There, even in the dim light of the glowing mushrooms, Keqing could see all the differences between her face and the Alberich. She knew she looked different, just like how his son Kaeya looked like he came from Sumeru. And so, she had believed him.
But now she was actually sitting on the rock in the middle of Liyue, home of the most dangerous of the gods, with her soon-to-be-foster-parents scrutinized every inch of her, it was suddenly much harder to believe. Had it been too many generations? Could they tell what the diamonds in her eyes meant?
She fought the urge to fidget on the glowing golden rock. The sun was to her back, keeping her warm in the late autumn chill and scattering flickering lights about as it caught the top of her hairpin. Her new foster parents stood in the shadow, making it harder to see their expressions.
Finally, one of them spoke, the man, “Are you….”
She kept very still.
“…An adeptus?”
“No!” she said standing up on her rock, “I’m a girl.”
They exchanged a glance. The kind adults use when they think you are being stupid.
“A real little girl who can grow up?” the woman added.
“Yes,” said Keqing. Because the adults had told her so. They’d told her she would be able to grow up out here and wouldn’t be stuck like the Boughkeeper. And they’d tested it too. Peruere had already gone to her assignment - and she’d grown a whole two inches! - the adults in Khaenriah had said so.
Here in Liyue, these adults did not seem to believe her words and she bit back the sudden worry.
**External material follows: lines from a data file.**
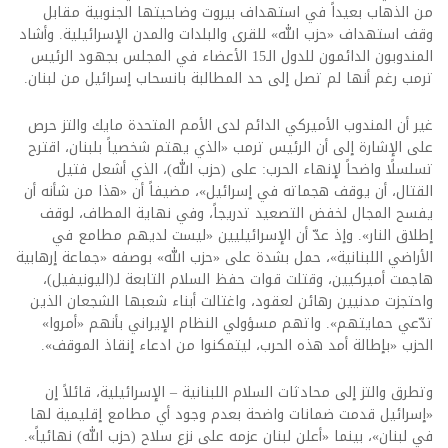
من الذهاب بعيداً في استهداف بيروت وضاحيتها الجنوبية مقابل
وقف استهداف «حزب الله» للقرى والبلدات والمدن الإسرائيلية. وأشاد
المندوبون الدائمون للدول الـ15 الأعضاء في المجلس بجهود الرئيس
ترمب رغم أنها لم تصل إلى حد المطالبة بانسحاب إسرائيل من لبنان.
غير أن المندوب الأميركي الدائم لدى الأمم المتحدة مايك والتز حرص
على الإشارة إلى أن الرئيس ترمب «الذي يهتم شخصياً بلبنان، اقترح
تسلسلًا واضحاً لإنهاء الحرب: على (حزب الله)، الذي أشعل فتيل
القتال، أن يوقف هجماته في إسرائيل»، مضيفاً أن «هذا من شأنه أن
يفسح المجال لخفض التصعيد تدريجاً، وفي نهاية المطاف، لوقف
إطلاق النار». وإذ عدّ أن الإسرائيليين «ليست لديهم مطامع في
الأراضي اللبنانية»، حمل بشدة على «حزب الله» بوصفه «جماعة إرهابية
هاجمت أميركيين، وقتلت قوات حفظ السلام التابعة لـ(اليونيفيل)،
واحتجزت مدنيين رهائن لعقود، واغتالت أبناء شعبها الشجعان الذين
تدّعي حمايتهم». واتهم مسؤولي النظام الإيراني بأنهم «أمروا»
الحزب «بإطالة أمد هذه الحرب، ليتمكنوا من ادعاء إنقاذ الموقف».
وتطرق والتز إلى محادثات السلام اللبنانية – الإسرائيلية، قائلاً إن
«إسرائيل قدمت ضمانات واضحة بعدم وجود أي مطامع إقليمية لها
في لبنان»، بينما «أعلن لبنان عزمه على نزع سلاح (حزب الله) نهائياً».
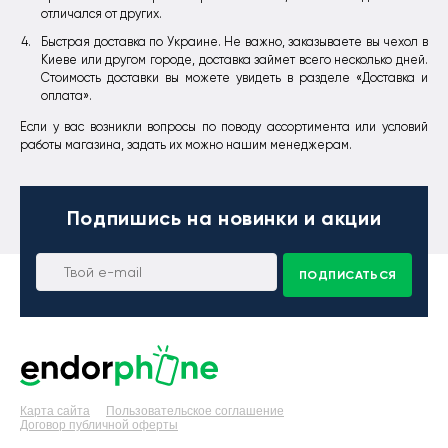
отличался от других.
Быстрая доставка по Украине. Не важно, заказываете вы чехол в
Киеве или другом городе, доставка займет всего несколько дней.
Стоимость доставки вы можете увидеть в разделе «Доставка и
оплата».
Если у вас возникли вопросы по поводу ассортимента или условий
работы магазина, задать их можно нашим менеджерам.
Подпишись
на новинки и акции
ПОДПИСАТЬСЯ
Карта сайта
Пользовательское соглашение
Договор публичной оферты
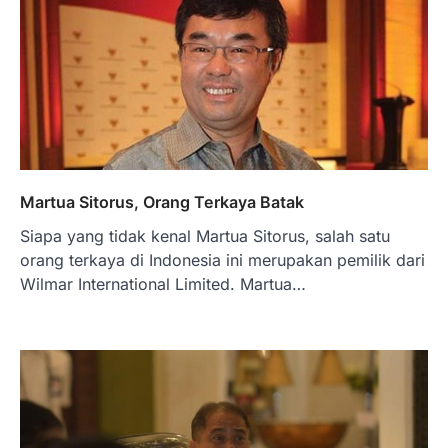
Pelaku Usaha?
Januari 27, 2026
PT Bank Tabungan Negara (BTN) baru-
baru ini mengungkapkan skema Kredit
Perumahan Rakyat (KPR) yang dirancang…
3
BERITA TERBARU
Direktur PT GEB Tjandra
Limanjaya bin Yohanes
Martua Sitorus, Orang Terkaya Batak
Limanjaya: Profil dan Prinsipnya
Siapa yang tidak kenal Martua Sitorus, salah satu
Januari 22, 2026
orang terkaya di Indonesia ini merupakan pemilik dari
Hal yang harus ada pada seorang pebisnis
adalah prinsip dan pengetahuan. Jika
Wilmar International Limited. Martua…
Anda adalah seorang…
4
BERITA TERBARU
Impor BBM Sudah Direstui,
Distribusi ke SPBU Swasta Sudah
Kembali Normal?
Januari 15, 2026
She was Passing. They thought her an adeptus. They were not on to her. They didn’t know she was Khaenriahn.
They moved on to asking nonsense questions about where her parents are (dead, the last sickness took them), who was looking after her (no one anymore), what she was doing out here (“looking for an adeptus to give her parents” was the rehearsed line), until finally, they asked her to come with them.
Score. Now all she had to do was get them to like her.
She started by showing off. She pointed out all the places the road was out and where it should be improved. Including the importance of handrails. She had a great fondness for handrails, she’d read every book they had on them. And she needed to establish she was an intelligent young girl who should be fostered, or at least sponsored, by this wealthy noble family who had so much influence over Liyue Harbor that it had attracted the eye of the Last Hope Program.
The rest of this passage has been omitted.